Allow specify number of possible unavailable nodes when rerouting #6399

Sinketsu · 2024-06-03T17:59:02Z

Is your feature request related to a problem? Please describe

Hello!
We have 5 vmstorage nodes in one AZ. When an accident occurs in this AZ, in which part of the servers becomes unavailable, a situation may occur when there will be an insufficient number of servers left to take out the entire load.
For example, if 4 of 5 vmstorage will be unavailable, all traffic will be rerouted to 1 server.
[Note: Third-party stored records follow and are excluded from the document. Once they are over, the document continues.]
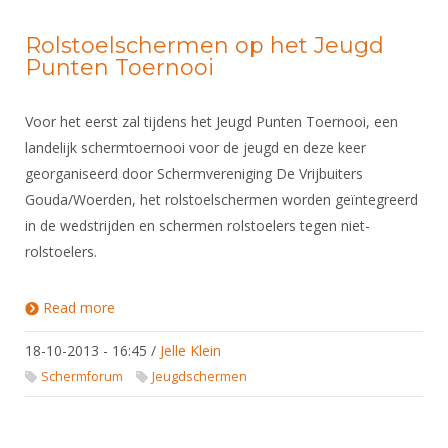
Rolstoelschermen op het Jeugd
Punten Toernooi
Voor het eerst zal tijdens het Jeugd Punten Toernooi, een
landelijk schermtoernooi voor de jeugd en deze keer
georganiseerd door Schermvereniging De Vrijbuiters
Gouda/Woerden, het rolstoelschermen worden geïntegreerd
in de wedstrijden en schermen rolstoelers tegen niet-
rolstoelers.
Read more
about Rolstoelschermen op het Jeugd Punten
Toernooi
18-10-2013 - 16:45
/
Jelle Klein
Schermforum
Jeugdschermen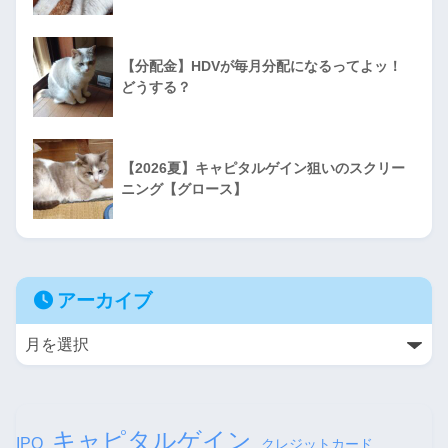
【分配金】HDVが毎月分配になるってよッ！
どうする？
【2026夏】キャピタルゲイン狙いのスクリー
ニング【グロース】
アーカイブ
キャピタルゲイン
IPO
クレジットカード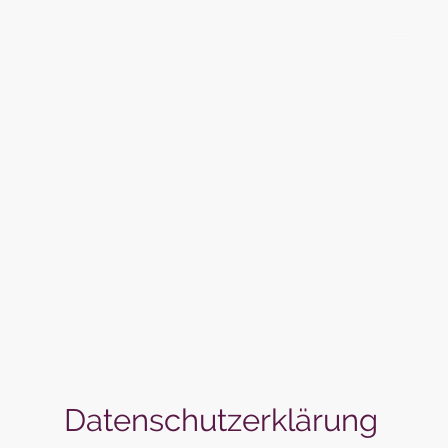
SG Rebland Juniorinnen
Datenschutzerklärung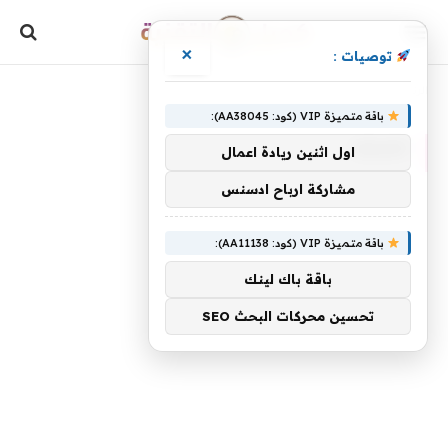
×
توصيات :
»
الرئيسية
Heart
باقة متميزة VIP (كود: AA38045):
HEART
اول اثنين ريادة اعمال
مشاركة ارباح ادسنس
باقة متميزة VIP (كود: AA11138):
باقة باك لينك
تحسين محركات البحث SEO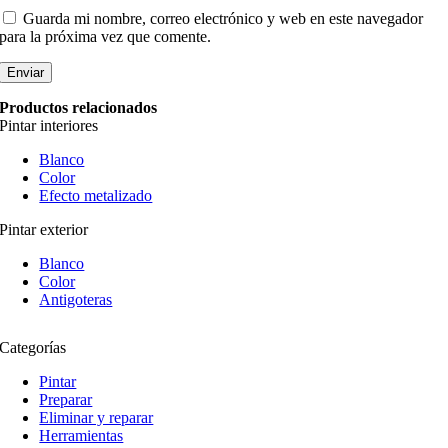
Guarda mi nombre, correo electrónico y web en este navegador
para la próxima vez que comente.
Productos relacionados
Pintar interiores
Blanco
Color
Efecto metalizado
Pintar exterior
Blanco
Color
Antigoteras
Categorías
Pintar
Preparar
Eliminar y reparar
Herramientas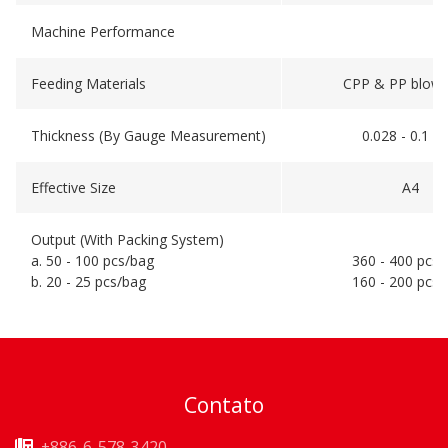
Machine Performance
Feeding Materials
CPP & PP blown
Thickness (By Gauge Measurement)
0.028 - 0.1 
Effective Size
A4
Output (With Packing System)
a. 50 - 100 pcs/bag
360 - 400 pcs/
b. 20 - 25 pcs/bag
160 - 200 pcs/
Contato
+886-6-578-3420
This server will not withstand such a heavy load, it will slow down both writing and reading.

Describe the solution you'd like

Allow to specify the maximum number of servers, if unavailable, the rerouting will take place.

Thanks)

Describe alternatives you've considered

Now we have only two options:

Disable rerouting on unavailable, but in this case, we will suffer when updating servers sequentially (during rolling upgrade)
Enable rerouting on unavailable, but in this case, the write and read performance will suffer

Additional information

No response

The text was updated successfully, but these errors were encountered:

Haleygo · 2024-06-05T04:48:34Z

Hello!

Disable rerouting on unavailable, but in this case, we will suffer when updating servers sequentially (during rolling upgrade)
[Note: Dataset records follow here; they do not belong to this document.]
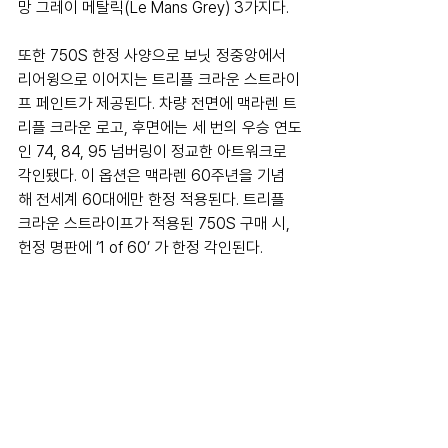
망 그레이 메탈릭(Le Mans Grey) 3가지다. 
또한 750S 한정 사양으로 보닛 정중앙에서 
리어윙으로 이어지는 트리플 크라운 스트라이
프 페인트가 제공된다. 차량 전면에 맥라렌 트
리플 크라운 로고, 후면에는 세 번의 우승 연도
인 74, 84, 95 넘버링이 정교한 아트워크로 
각인됐다. 이 옵션은 맥라렌 60주년을 기념
해 전세계 60대에만 한정 적용된다. 트리플 
크라운 스트라이프가 적용된 750S 구매 시, 
헌정 명판에 ‘1 of 60’ 가 한정 각인된다. 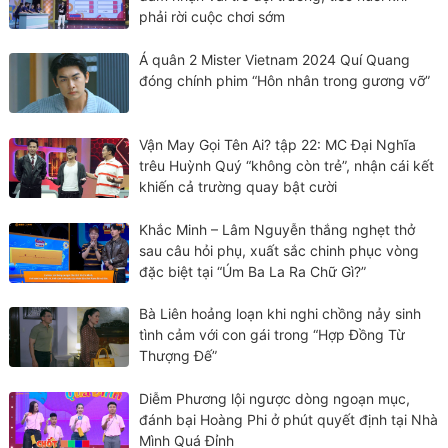
phải rời cuộc chơi sớm
Á quân 2 Mister Vietnam 2024 Quí Quang
đóng chính phim “Hôn nhân trong gương vỡ”
Vận May Gọi Tên Ai? tập 22: MC Đại Nghĩa
trêu Huỳnh Quý “không còn trẻ”, nhận cái kết
khiến cả trường quay bật cười
Khắc Minh – Lâm Nguyễn thắng nghẹt thở
sau câu hỏi phụ, xuất sắc chinh phục vòng
đặc biệt tại “Úm Ba La Ra Chữ Gì?”
Bà Liên hoảng loạn khi nghi chồng nảy sinh
tình cảm với con gái trong “Hợp Đồng Từ
Thượng Đế”
Diễm Phương lội ngược dòng ngoạn mục,
đánh bại Hoàng Phi ở phút quyết định tại Nhà
Mình Quá Đỉnh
Why will you suffer here? New vmstorage node should take few minutes to be ready during rolling upgrade, remotewrite client like vmagent or prometheus should be able to buffer unsuccessful write requests and resend them when vmstorage is back.

For example, if 4 of 5 vmstorage will be unavailable, all traffic will be rerouted to 1 server. This server will not withstand such a heavy load, it will slow down both writing and reading.
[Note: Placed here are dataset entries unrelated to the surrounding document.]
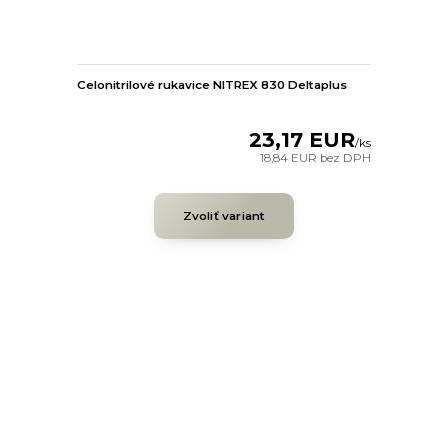
Celonitrilové rukavice NITREX 830 Deltaplus
23,17 EUR
/
ks
18,84 EUR
bez DPH
Zvoliť variant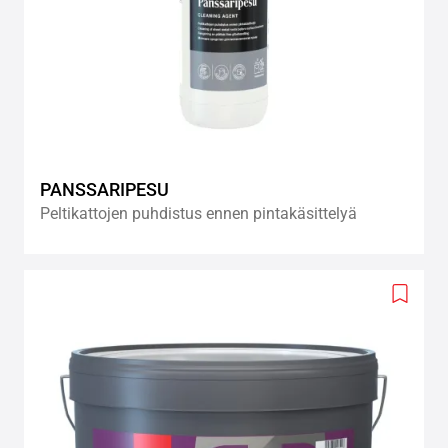
PANSSARIPESU
Peltikattojen puhdistus ennen pintakäsittelyä
Add
to
wishlis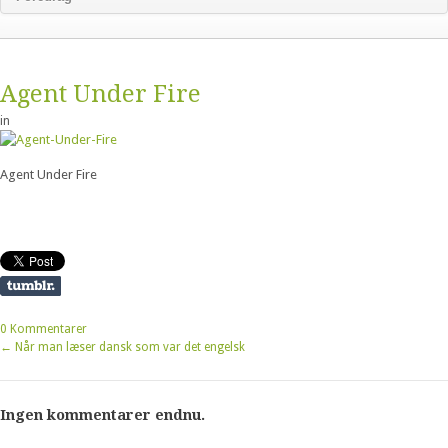
Agent Under Fire
in
Agent Under Fire
0 Kommentarer
←
Når man læser dansk som var det engelsk
Ingen kommentarer endnu.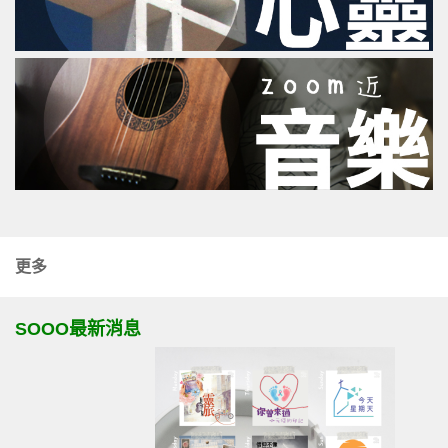
更多
SOOO最新消息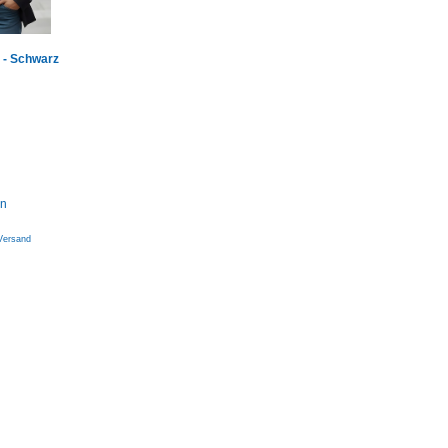
e - Schwarz
rn
Versand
You mean having an option like rerouteMaxUnavailableNodeTolerance=3, re-route is diabled when 4 out of 5 vmstorage nodes are down? I don't see how this option help with cluster availability though:

if re-route is enabled, it's likely that the only available vmstorage node can't handle the load and crash;
if re-route is disabled, the query results are very likely partial(single node only contain 20% of series if -replicationFactor=1) and unreliable.

So in both cases, read and write requests are failed, and vmstorage nodes must be fixed to serve.

Sinketsu · 2024-06-05T07:19:09Z

Hello!

Disable rerouting on unavailable, but in this case, we will suffer when updating servers sequentially (during rolling upgrade)

Why will you suffer here? New vmstorage node should take few minutes to be ready during rolling upgrade, remotewrite client like vmagent or prometheus should be able to buffer unsuccessful write requests and resend them when vmstorage is back.

If the update goes through without problems, then yes, the buffer on the agents will save us. But this requires a fairly large buffer on agents, which is difficult for us to do. And there may also be situations when the server goes out for maintenance for a longer time - for example, several hours. In this case, we would like not to lose data, since the remaining servers will be able to take out the load.

For example, if 4 of 5 vmstorage will be unavailable, all traffic will be rerouted to 1 server. This server will not withstand such a heavy load, it will slow down both writing and reading.

You mean having an option like rerouteMaxUnavailableNodeTolerance=3, re-route is diabled when 4 out of 5 vmstorage nodes are down? I don't see how this option help with cluster availability though:

if re-route is enabled, it's likely that the only available vmstorage node can't handle the load and crash;

if re-route is disabled, the query results are very likely partial(single node only contain 20% of series if -replicationFactor=1) and unreliable.

So in both cases, read and write requests are failed, and vmstorage nodes must be fixed to serve.

In the second case the data will be marked as partial, but it's better than no response at all due to congestion. In this case we can retry request to another AZ, or merge data from another AZ (depends on the selected vmselect operation scheme).
And it is much more important that the servers themselves will not suffer from a large write flow. Now the server in such a situation may become unavailable due to the large utilization of the CPU.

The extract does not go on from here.